What is Stiff Man Syndrome (SMS)?

From the Guidelines

Stiff Man Syndrome (SMS) is also known as Stiff Person Syndrome (SPS), a rare neurological disorder characterized by progressive stiffness and rigidity of the muscles.

Key Characteristics

• The condition is often associated with autoimmunity and antibody-mediated disorders 1.
• Patients with SPS may have a history of other antibody-mediated disorders or organ-specific autoimmunity 1.
• Glutamic acid decarboxylase (GAD) antibodies are often found in patients with SPS, suggesting an autoimmune component 1.
• Treatment options may include intravenous immunoglobulins (IVIG) and plasma exchange (PE) 1.

Diagnosis and Recognition

• The diagnosis of SPS can be challenging, and a thorough understanding of the clinical presentation and associated antibodies is essential 1.
• The recognition of SPS and other neuronal surface antibody-associated syndromes (NSAS) is crucial for timely and effective treatment 1.

From the Research

Definition and Characteristics of Stiff Man Syndrome (SMS)

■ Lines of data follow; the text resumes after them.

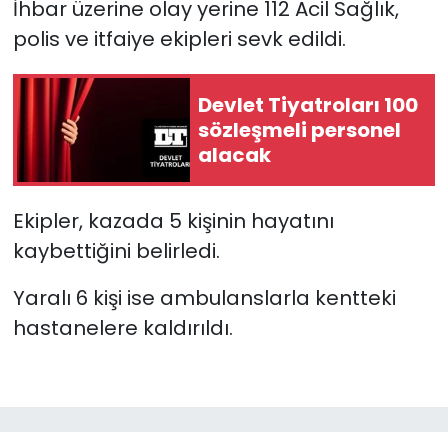
İhbar üzerine olay yerine 112 Acil Sağlık,
polis ve itfaiye ekipleri sevk edildi.
Devlet Tiyatroları 100
sözleşmeli personel
alacak
Ekipler, kazada 5 kişinin hayatını
kaybettiğini belirledi.
Yaralı 6 kişi ise ambulanslarla kentteki
hastanelere kaldırıldı.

• Stiff Man Syndrome (SMS) is a rare neurological disorder characterized by progressive rigidity of axial and limb muscles associated with painful spasms 2, 3, 4.
• The syndrome can be classified into different forms, including classic SMS, paraneoplastic SMS, and SMS variants, such as stiff limb syndrome 2, 3.
• The underlying pathogenesis of SMS is likely autoimmune, with most cases involving antibodies against glutamic acid decarboxylase (GAD) or anti-amphiphysin antibodies 2, 3, 5, 6.

Clinical Manifestations and Diagnosis

• Symptoms of SMS include symmetrical muscle stiffness and spasms, often leading to skeletal deformity, as well as unusual features such as recurrent vomiting and progressive dysarthria 2, 3.
• Electromyographic abnormalities and the presence of autoantibodies against GAD in serum and cerebrospinal fluid can help establish the correct diagnosis 3, 5.
• SMS is frequently misinterpreted as a psychogenic movement disturbance, but a correct diagnosis is essential for effective treatment 3, 5.

Treatment and Management

• Treatment of SMS is based on drugs that enhance gamma-aminobutyric acid (GABA) transmission and immunomodulatory agents, such as benzodiazepines, intravenous immunoglobulins (IVIg), and corticosteroids 2, 3, 5, 6.
• A multitask and personalized treatment approach is indicated due to the extensive clinical variability of SMS 2.
• Symptomatic treatment with benzodiazepines is often effective, while alternative treatments like intrathecal baclofen may be considered in some cases 3, 6.